The dollar halted its slide on Friday after U.S. Treasury Secretary Steven Mnuchin called an end to some of the Federal Reserve’s pandemic lending, derailing a risk rally and surprising investors who had counted on central bank support.
The announcement damped a previously positive mood after reports that U.S.
Senate Republican and Democrat leaders had agreed to resume negotiations on another coronavirus stimulus package.
While Mnuchin’s move was aimed at re-appropriating some $455 billion allocated to Treasury under the CARES Act in the spring for other spending, some investors were concerned about ending programs that they think have played a vital role in reassuring markets.

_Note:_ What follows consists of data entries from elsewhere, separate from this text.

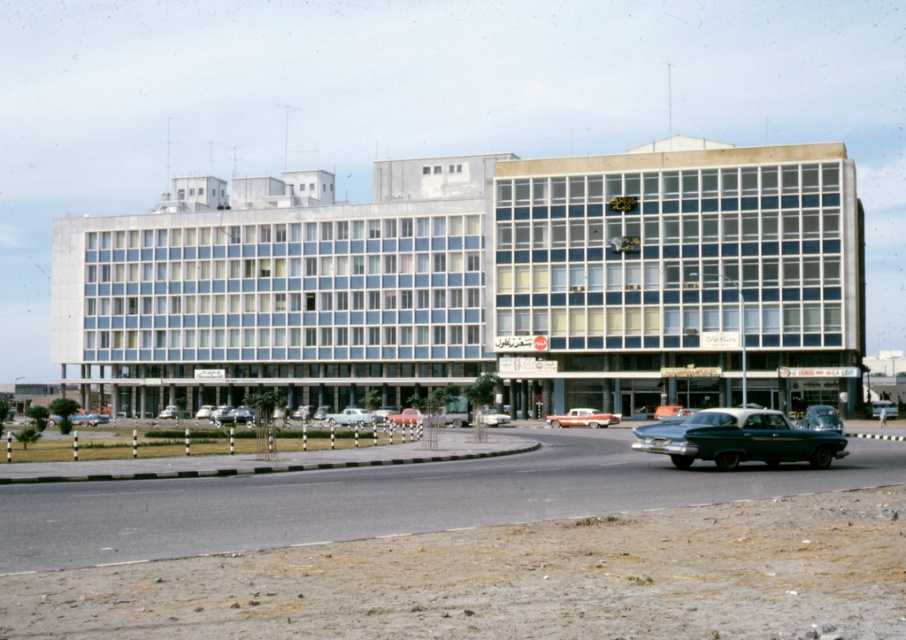 Question: Is shiny teal sedan at center wider than shiny silver sedan at center?

Choices:
 (A) yes
 (B) no

Answer: (B)

Question: Is light blue metallic sedan at center wider than matte black sedan at center?

Choices:
 (A) yes
 (B) no

Answer: (B)

Question: Is shiny teal sedan at center to the right of shiny orange car at center from the viewer's perspective?

Choices:
 (A) no
 (B) yes

Answer: (B)

Question: Which of the following is the farthest from the observer?

Choices:
 (A) shiny black car at center
 (B) shiny teal sedan at center
 (C) light blue metallic sedan at center
 (D) matte red car at center

Answer: (D)

Question: Which point is farther to the camera?

Choices:
 (A) (185, 412)
 (B) (827, 404)
 (C) (326, 416)

Answer: (A)

Question: Which is farther from the orange metallic car at center?

Choices:
 (A) matte red car at center
 (B) shiny silver sedan at center
 (C) shiny orange car at center

Answer: (A) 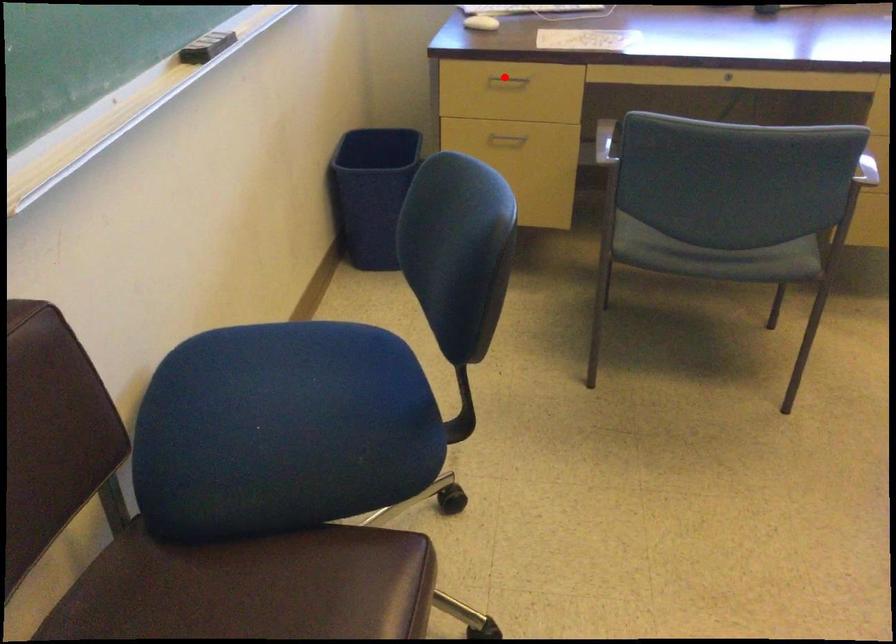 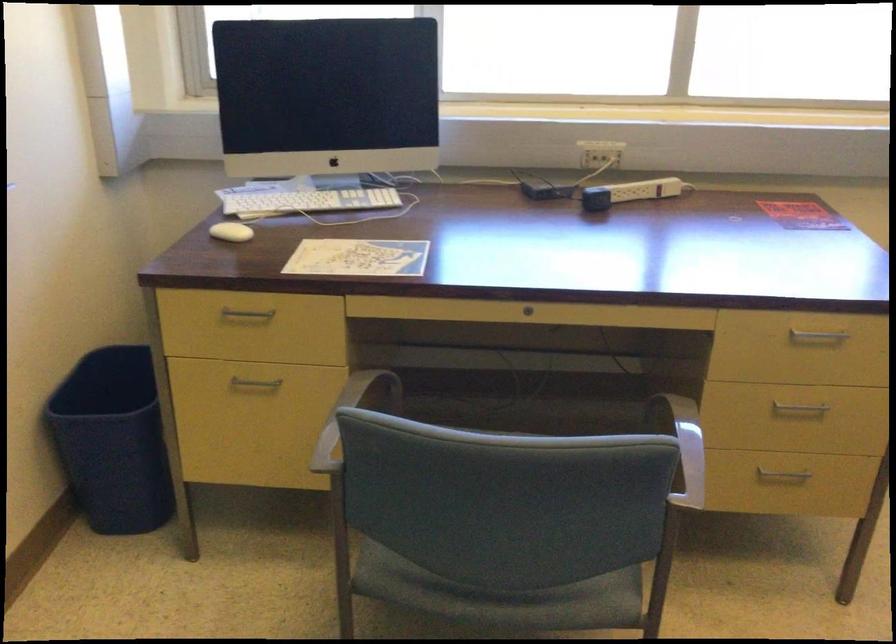 Find the pixel in the second image that matches the highlighted location in the first image.

(247, 313)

The Fed also said it “would prefer that the full suite of emergency facilities established during the pandemic continue to serve their important role as a backstop,” a rare open confrontation with the government.
“Investors have banked on the MLF (Municipal Liquidity Facility) being a reliable, emergency lender to our (municipal bond) market’s core borrowers. It has taken the idea of a payment default or catastrophic budget problem off the table,” said Matt Fabian, partner at Municipal Market Analytics at Westport, Connecticut, in the United States.
“Without the MLF, the market won’t collapse, but it will lack some resilience if its tested by a selloff or more pronounced credit fears.”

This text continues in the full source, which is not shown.